Wiedeń pachnie końmi i grzanym winem. Mniej turystów, mniej też samych wiedeńczyków na ulicach, więc bryczki jakby bardziej rzucają się w oczy. A jak jeszcze przechodzi się przez największą stajnię położoną w samym sercu metropolii z przepięknymi lipicanami to człowiek czuje się jak na wsi.
Tyle, że tu z zapachem koni walczy aromat wina. Otworzyły się też pierwsze jarmarki adwentowe, choć do Adwentu jeszcze ponad tydzień.
Zamiast wina – Albertina. Jeszcze przez 10 dni jest tu wystawa fotografii amerykańskiej. Szczerze? Nie rzuciła mnie na kolana choć oczywiście kilka perełek się znalazło jak czarno-białe foty Metzkera czy Winstona Linka z Zachodniej Wirginii. Aż chce się zanucić country road… Szczęśliwie w Albertinie są cztery piętra i amatorzy sztuki znajdą też obrazy Moneta, Modiglianiego czy Picassa. Dla każdego coś dobrego.
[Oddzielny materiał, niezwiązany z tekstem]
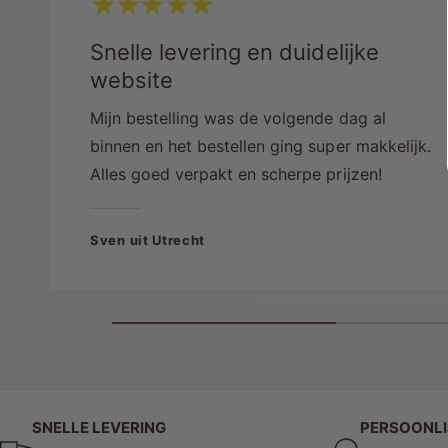
Snelle levering en duidelijke
website
Mijn bestelling was de volgende dag al
binnen en het bestellen ging super makkelijk.
Alles goed verpakt en scherpe prijzen!
Sven uit Utrecht
SNELLE LEVERING
PERSOONLI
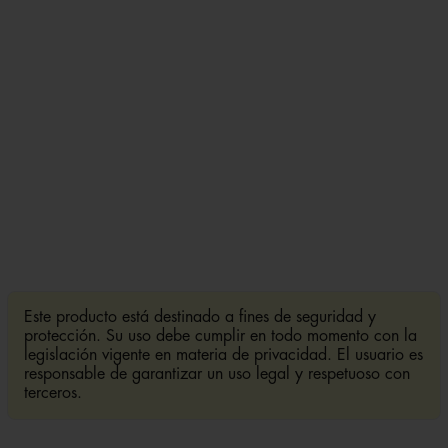
Este producto está destinado a fines de seguridad y
protección. Su uso debe cumplir en todo momento con la
legislación vigente en materia de privacidad. El usuario es
responsable de garantizar un uso legal y respetuoso con
terceros.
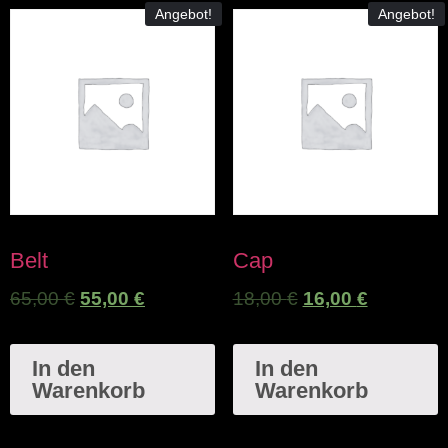
Angebot!
Angebot!
Belt
Cap
65,00
€
55,00
€
18,00
€
16,00
€
In den
In den
Warenkorb
Warenkorb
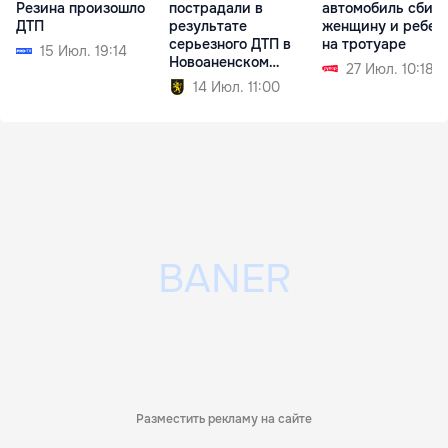
Резина произошло
пострадали в
автомобиль сбил
ДТП
результате
женщину и ребен
серьезного ДТП в
на тротуаре
15 Июл. 19:14
Новоаненском
27 Июл. 10:18
районе
14 Июл. 11:00
Разместить рекламу на сайте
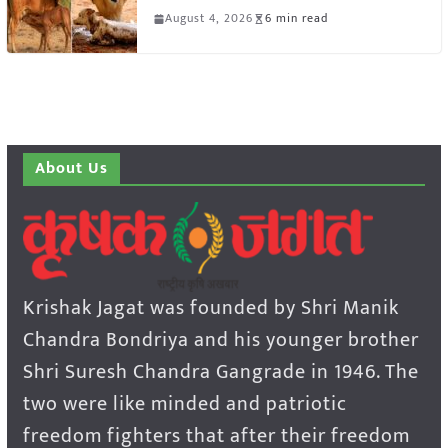
August 4, 2026
6 min read
About Us
Krishak Jagat was founded by Shri Manik
Chandra Bondriya and his younger brother
Shri Suresh Chandra Gangrade in 1946. The
two were like minded and patriotic
freedom fighters that after their freedom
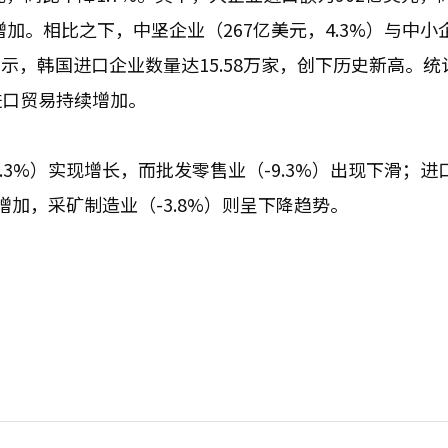
加。相比之下，中坚企业（267亿美元，4.3%）与中小
显示，韩国进口企业数量达15.58万家，创下历史新高。统
进口贸易持续增加。
.3%）实现增长，而批发零售业（-9.3%）出现下滑；进
所增加，采矿制造业（-3.8%）则呈下降趋势。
Jak wspomniałem tłoku nie ma, bo Austriacy mają lockdown dla niezaszczepionych. Paszporty są sprawdzane w muzeach, knajpach i kawiarniach. Chciałem przypomnieć sobie smak prawdziwego tortu Sachera, ale akurat tam kolejka była na przynajmniej pół godziny czekania. Trudno: poszedłem na piwo. Trochę dziwne wrażenie siedzieć niemal samemu przy pustym barze. Tak austriacki rząd próbuje wymóc na obywatelach szczepienia. Prywatna inicjatywa woli strategię marchewki niż kija. W zeszłym tygodniu w mediach pojawiła się informacja, że jeden z wiedeńskich zamtuzów oferuje pół godziny gratis zaszczepionym. Dość ciekawa promocja, która nie przebiła się przez wiele serwisów. Zresztą także szacowne muzea mają problem z cenzurą. To dlatego nawet Albertina założyła konto na jednym z płatnych portali erotycznych. Bo tradycyjne fesjbuki czy instagramy banowały dzieła mistrzów ze względu na goliznę. A może po prostu administratorom nie podobały się rubensowskie kształty?
Zum wohl!
Mieczysław wprost z wiedeńskiego Ringu
18 listopada 2021
PS AKTUALIZACJA: Ledwo to opublikowałem, a okazało się, że na nic promocje lupanarów. Austria zamyka się na trzy tygodnie dla wszystkich. Jeśli ktoś miał w najbliższym czasie plany narciarskie, to musi je odłożyć lub wybrać inne miejsca w Alpach. To znaczy można na nartach jeździć, tyle że nie ma gdzie zanocować 🙁 Mam nadzieję, że uda mi się wrócić niedzielnym samolotem ze Schwechat.